In [8]:
import numpy as np
from collections.abc import MutableSequence
import pandas as pd
from abc import ABC, abstractmethod

import math

# Assignment #2 - With Bonus Stats!!

## Overview

The end goal for this is to create a special data structure that will be a list of numbers plus some extra math stuff, as well as the code to support using and testing everything. Each of these lists, here called a calculationList, will have two main parts - a list of numbers and a threshold value. Each type of object will work differently depending on its type, but the basic logic is the same. The threshold value is a limit for whatever type of calculation the list belongs to, so for a stdList, the threshold applies to the standard deviation, for a meanList, the threshold applies to the mean, etc. The calculation list should have a prune() method that will start removing values from the list until the relevant value is below the threshold. Each type of calculation list will have a different way of figuring out what to remove, as we want to remove the most "important" values first - i.e. if the standard deviation is greater than the threshold, and we have a value that is 3 standard deviations away from the mean and another that is 10 standard deviations away from the mean, we want to remove the second value first as it will be the most impactful. 

<b>Note: please let me know if the premise isn't clear. You should have to sort out some ambiguities as you develop, but the goal should be clear.</b>

### Classes to Create

A caclulationList class that is made up of a list of float numbers as well as a few additions. This class will inherit from two things - the mutable sequence class and the ABC class. The mutable sequence class will allow us to use the list methods, and the ABC class will allow us to use the abstract methods.
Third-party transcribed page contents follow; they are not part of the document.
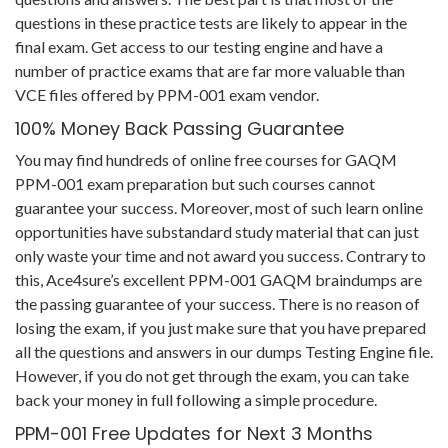
questions in these practice tests are likely to appear in the
final exam. Get access to our testing engine and have a
number of practice exams that are far more valuable than
VCE files offered by PPM-001 exam vendor.
100% Money Back Passing Guarantee
You may find hundreds of online free courses for GAQM
PPM-001 exam preparation but such courses cannot
guarantee your success. Moreover, most of such learn online
opportunities have substandard study material that can just
only waste your time and not award you success. Contrary to
this, Ace4sure’s excellent PPM-001 GAQM braindumps are
the passing guarantee of your success. There is no reason of
losing the exam, if you just make sure that you have prepared
all the questions and answers in our dumps Testing Engine file.
However, if you do not get through the exam, you can take
back your money in full following a simple procedure.
PPM-001 Free Updates for Next 3 Months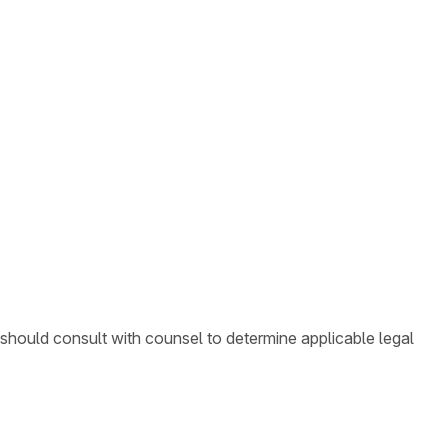
 should consult with counsel to determine applicable legal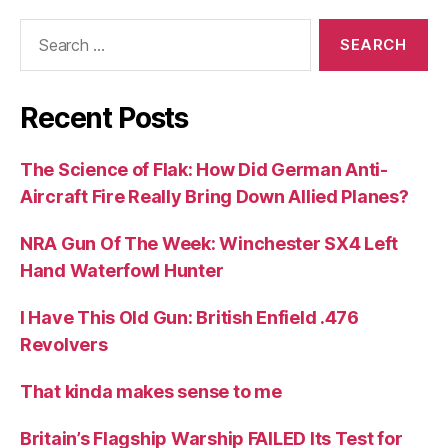
Search
for:
Recent Posts
The Science of Flak: How Did German Anti-
Aircraft Fire Really Bring Down Allied Planes?
NRA Gun Of The Week: Winchester SX4 Left
Hand Waterfowl Hunter
I Have This Old Gun: British Enfield .476
Revolvers
That kinda makes sense to me
Britain’s Flagship Warship FAILED Its Test for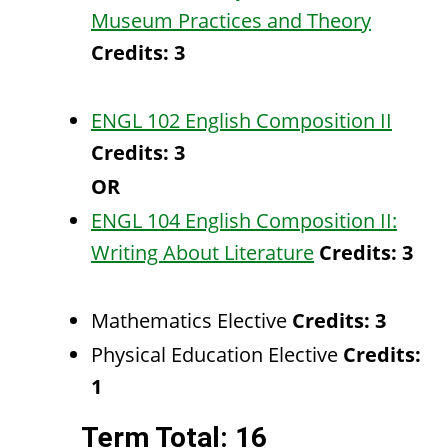
Museum Practices and Theory
Credits:
3
ENGL 102 English Composition II
Credits:
3
OR
ENGL 104 English Composition II:
Writing About Literature
Credits:
3
Mathematics Elective
Credits: 3
Physical Education Elective
Credits:
1
Term Total: 16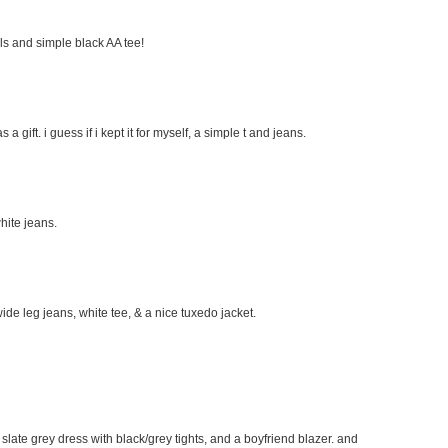
eels and simple black AA tee!
s a gift. i guess if i kept it for myself, a simple t and jeans.
hite jeans.
wide leg jeans, white tee, & a nice tuxedo jacket.
e slate grey dress with black/grey tights, and a boyfriend blazer. and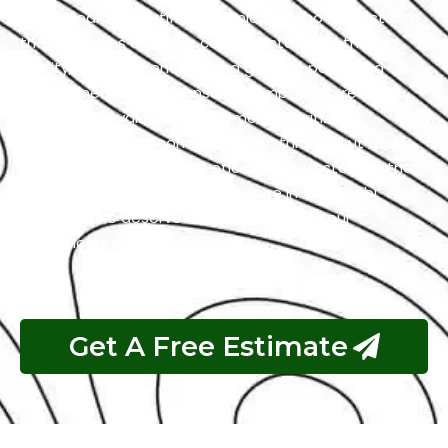
with a team of certified technicians who understand
the intricacies of exotic cars. Our state-of-the-art
facility, commitment to using genuine parts, and
streamlined workflow ensure prompt and precise
services. We value our customers, prioritizing
transparency and communication throughout the
repair process. Choose Exotic as your trusted partner
for the best KIA garage experience in Abu Dhabi. Your
luxury vehicle deserves nothing less than our
exceptional service.
Get A Free Estimate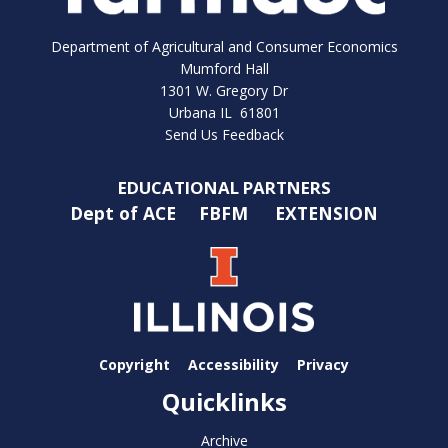
Department of Agricultural and Consumer Economics
Mumford Hall
1301 W. Gregory Dr
Urbana IL 61801
Send Us Feedback
EDUCATIONAL PARTNERS
Dept of ACE
FBFM
EXTENSION
Copyright
Accessibility
Privacy
Quicklinks
Archive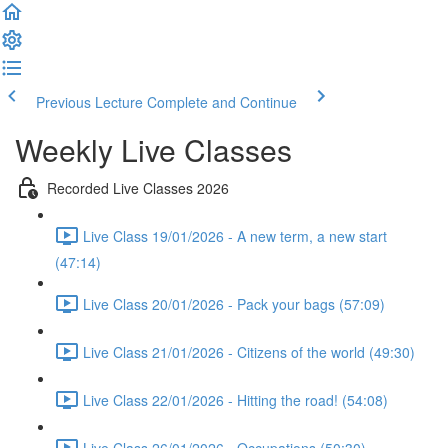
Previous Lecture
Complete and Continue
Weekly Live Classes
Recorded Live Classes 2026
Live Class 19/01/2026 - A new term, a new start
(47:14)
Live Class 20/01/2026 - Pack your bags (57:09)
Live Class 21/01/2026 - Citizens of the world (49:30)
Live Class 22/01/2026 - Hitting the road! (54:08)
Live Class 26/01/2026 - Occupations (50:30)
The calculation list will be a base class that will not be implemented directly. You will need to create some subclasses that then inherit from the calculationList class. These subclasses will be the following:
<ul>
<li> stdList - this will be a calculationList that will prune values based on the standard deviation of the list. </li>
<li> meanList - this will be a calculationList that will prune values based on the mean of the list. </li>
<li> sumList - this will be a calculationList that will prune values based on the sum of the list. </li>
</ul>

Each of these classes should only add what they need to make their unique functionality work, the things that are common to all of them should be in the calculationList class. The top level calcList class is similar to the example listBasedSet class here: https://python.readthedocs.io/en/latest/library/collections.abc.html The other classes should be children of that class, each adding their own unique parts. One note, there may be erroneous values in the input data, so there should be some error checking to deal with broken inputs - <b>if a row has erroneous data, that row should be skipped entirely. </b>

#### Example Results

Here are a few screenshots of the processing logic of the calculation lists:

![Calculation List Example](example_results.png "Calculation List Example")

We can also look at the inputs and outputs of the calculation lists to see some of the details:

![Input and Output Example](input_output.png "Input and Output Example")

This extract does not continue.